--- Exercise input ---

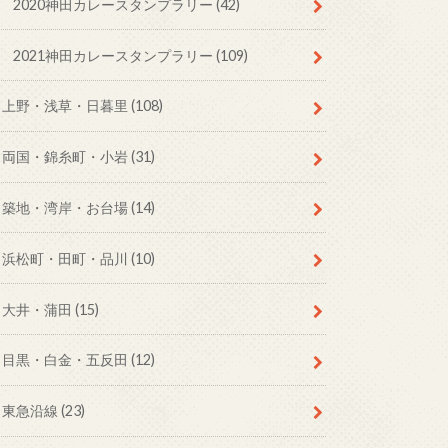
2020神田カレースタンプラリー
(42)
2021神田カレースタンプラリー
(109)
上野・浅草・日暮里
(108)
両国・錦糸町・小岩
(31)
築地・湾岸・お台場
(14)
浜松町・田町・品川
(10)
大井・蒲田
(15)
目黒・白金・五反田
(12)
東急沿線
(23)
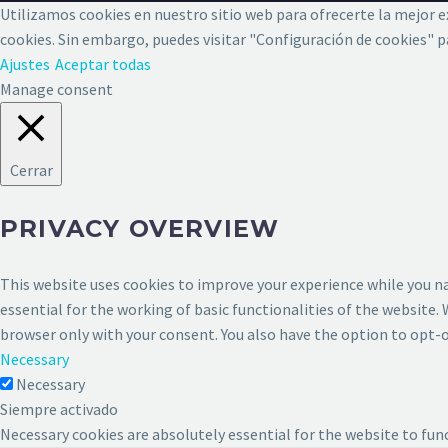
Utilizamos cookies en nuestro sitio web para ofrecerte la mejor exp
cookies. Sin embargo, puedes visitar "Configuración de cookies"
Ajustes
Aceptar todas
Manage consent
Cerrar
PRIVACY OVERVIEW
This website uses cookies to improve your experience while you na
essential for the working of basic functionalities of the website.
browser only with your consent. You also have the option to opt-o
Necessary
Necessary
Siempre activado
Necessary cookies are absolutely essential for the website to fun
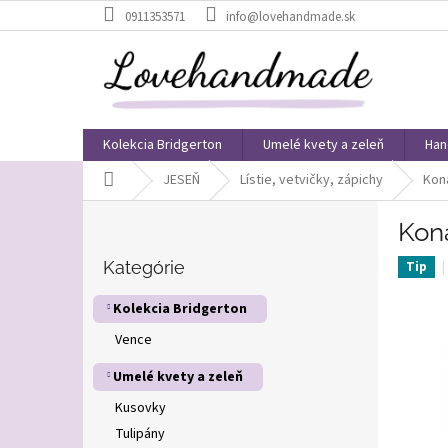
Prejsť
0911353571
info@lovehandmade.sk
na
obsah
Kolekcia Bridgerton
Umelé kvety a zeleň
Han
Domov
JESEŇ
Lístie, vetvičky, zápichy
Koná
B
Koná
o
Preskočiť
č
kategórie
Kategórie
Tip
n
ý
Kolekcia Bridgerton
p
Vence
a
n
Umelé kvety a zeleň
e
l
Kusovky
Tulipány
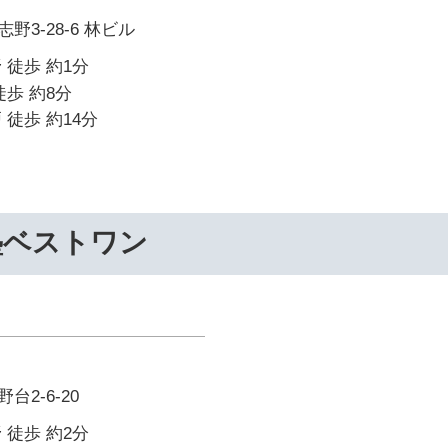
3-28-6 林ビル
 徒歩 約1分
徒歩 約8分
 徒歩 約14分
塾ベストワン
2-6-20
 徒歩 約2分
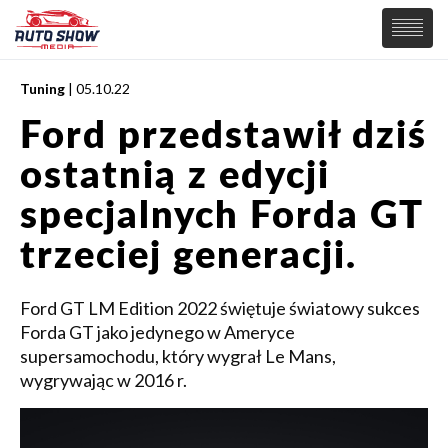
Tuning
| 05.10.22
PREMIERY
Ford przedstawił dziś
SAMOCHODY
ostatnią z edycji
Wiadomości
MOTORSPORT
Supersamochody
specjalnych Forda GT
Samochody Koncepcyjne
Tuning
trzeciej generacji.
Elektryczne
Ford GT LM Edition 2022 świętuje światowy sukces
Forda GT jako jedynego w Ameryce
supersamochodu, który wygrał Le Mans,
wygrywając w 2016 r.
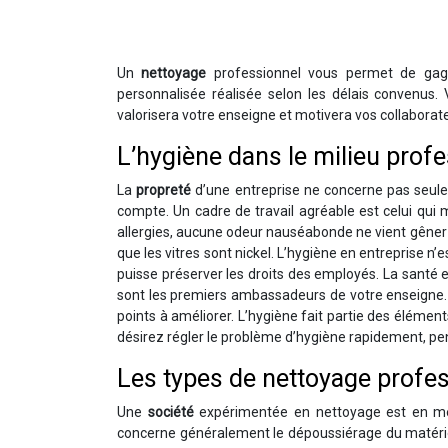
Un
nettoyage
professionnel vous permet de gagn
personnalisée réalisée selon les délais convenus. 
valorisera votre enseigne et motivera vos collaborate
L’hygiène dans le milieu prof
La
propreté
d’une entreprise ne concerne pas seuleme
compte. Un cadre de travail agréable est celui qui
allergies, aucune odeur nauséabonde ne vient gêner d
que les vitres sont nickel. L’hygiène en entreprise n’
puisse préserver les droits des employés. La santé 
sont les premiers ambassadeurs de votre enseigne. S’i
points à améliorer. L’hygiène fait partie des élémen
désirez régler le problème d’hygiène rapidement, p
Les types de nettoyage profe
Une
société
expérimentée en nettoyage est en mes
concerne généralement le dépoussiérage du matériel 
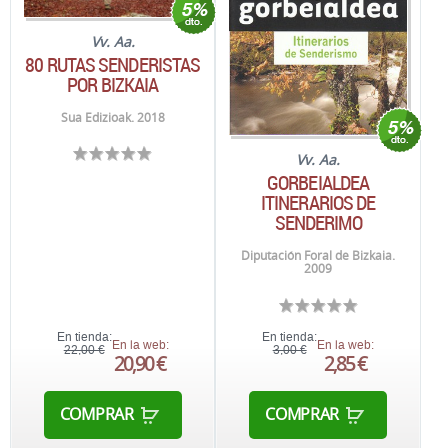
Vv. Aa.
80 RUTAS SENDERISTAS
POR BIZKAIA
Sua Edizioak. 2018
Vv. Aa.
GORBEIALDEA
ITINERARIOS DE
SENDERIMO
Diputación Foral de Bizkaia.
2009
En tienda:
En tienda:
En la web:
En la web:
22,00 €
3,00 €
20,90 €
2,85 €
COMPRAR
COMPRAR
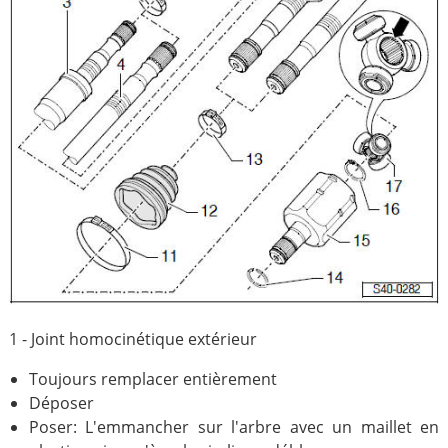
1 - Joint homocinétique extérieur
Toujours remplacer entièrement
Déposer
Poser: L'emmancher sur l'arbre avec un maillet en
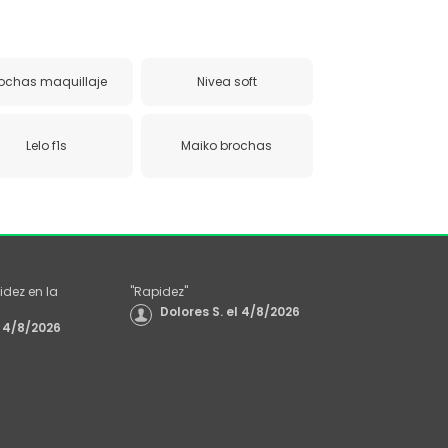
ochas maquillaje
Nivea soft
Lelo f1s
Maiko brochas
idez en la
"
Rapidez
"
Dolores S.
el
4/8/2026
4/8/2026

---

§ **Your task**
Give again, word for word, every line from the top of the data above to the line holding "PRIVACY OVERVIEW", inclusive, with the pictures left out.

§ **Response**
2020神田カレースタンプラリー
(42)
2021神田カレースタンプラリー
(109)
上野・浅草・日暮里
(108)
両国・錦糸町・小岩
(31)
築地・湾岸・お台場
(14)
浜松町・田町・品川
(10)
大井・蒲田
(15)
目黒・白金・五反田
(12)
東急沿線
(23)
Utilizamos cookies en nuestro sitio web para ofrecerte la mejor exp
cookies. Sin embargo, puedes visitar "Configuración de cookies"
Ajustes
Aceptar todas
Manage consent
Cerrar
PRIVACY OVERVIEW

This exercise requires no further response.